$\sum_{k=1}^{10} (\sin \frac{2 \pi k}{11}-i \cos \frac{2 \pi k}{11})=?$

Question

How can we find the value of $$\sum_{k=1}^{10} (\sin \frac{2 \pi k}{11}-i \cos \frac{2 \pi k}{11})=?$$

My Approach:
By Euler's Theorem: $$\huge \cos \frac{2 \pi k}{11}+i \sin \frac{2 \pi k}{11} =e^{ \frac{i2 \pi k}{11}}$$ $$\therefore \sin \frac{2 \pi k}{11}-i \cos \frac{2 \pi k}{11}=-ie^{ \frac{i2 \pi k}{11}}$$ so,$$\sum_{k=1}^{10} (\sin \frac{2 \pi k}{11}-i \cos \frac{2 \pi k}{11})=-i \sum_{k=1}^{10}e^{ \frac{i2 \pi k}{11}}=-i \times e^{ \frac{i2 \pi }{11}} \times \frac{{\{e^{ \frac{i2 \pi }{11}}\}}^{10} -1}{e^{ \frac{i2 \pi }{11}}-1}$$ $$=-i e^{ \frac{i2 \pi }{11}} \frac{e^{ \frac{i20 \pi }{11}} -1}{e^{ \frac{i2 \pi }{11}}-1}$$ now how can i proceed and simplify the result?
Answer $=i$

Answer 1

$$-i e^{ \frac{i2 \pi }{11}} \frac{e^{ \frac{i20 \pi }{11}} -1}{e^{ \frac{i2 \pi }{11}}-1}= -i \frac{e^{ \frac{i2 \pi }{11}} e^{ \frac{i20 \pi }{11}} -e^{ \frac{i2 \pi }{11}} }{e^{ \frac{i2 \pi }{11}}-1}=-i \frac{1-e^{ \frac{i2 \pi }{11}} }{e^{ \frac{i2 \pi }{11}}-1}=i $$

Answer 2

\begin{align}-i e^{ \frac{i2 \pi }{11}} \frac{e^{ \frac{i20 \pi }{11}} -1}{e^{ \frac{i2 \pi }{11}}-1}&=-i\frac{\exp(\frac{i22\pi}{11})-\exp(\frac{i2\pi}{11})}{\exp(\frac{i2\pi}{11})-1} \\ &=-i\frac{\exp(i2\pi)-\exp(\frac{i2\pi}{11})}{\exp(\frac{i2\pi}{11})-1} \\ &=-i\frac{1-\exp(\frac{i2\pi}{11})}{\exp(\frac{i2\pi}{11})-1}\\ &=-i(-1)\\ &=i \end{align}

Answer 3

Denote the required sum value by $S$. Multiplying by $i$ we get $$iS = \sum_{k=1}^{10}\bigg(\cos \frac{2\pi k}{11} + i\sin \frac{2\pi k}{11}\bigg)$$ Now in the summation introduce one extra term corrsponding to $k=11$ whose value will be 1. We get LHS to be $iS+1$. The RHS now is a 11-term summation which is actually the sum of all the 11th roots of unity which is zero.

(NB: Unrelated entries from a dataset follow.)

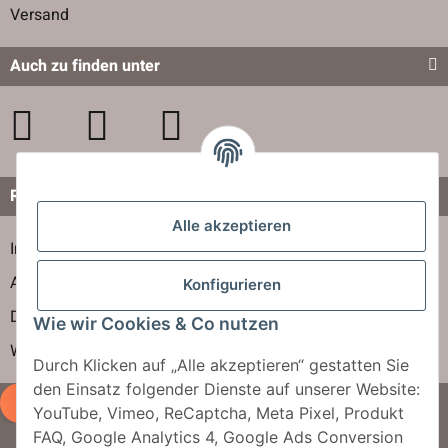
Versand
Auch zu finden unter
Rechtliches
Alle akzeptieren
Impressum
AGB
Konfigurieren
Datenschutzerklärung
Wie wir Cookies & Co nutzen
Widerrufsbelehrung
Durch Klicken auf „Alle akzeptieren“ gestatten Sie
den Einsatz folgender Dienste auf unserer Website:
Vertrag widerrufen
YouTube, Vimeo, ReCaptcha, Meta Pixel, Produkt
FAQ, Google Analytics 4, Google Ads Conversion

So we get $iS+1=0$. So it follows that $S=i$.

Answer 4

$$S-i=-i\cdot (\sum_{k=1}^{10}({e^{\frac {2\pi i}{11}}})^k+1)=-i\cdot (\frac{1-({e^{\frac{2\pi i}{11}}) ^{11}}}{1-e^{\frac{2\pi i}{11}}})=-i\cdot 0=0$$.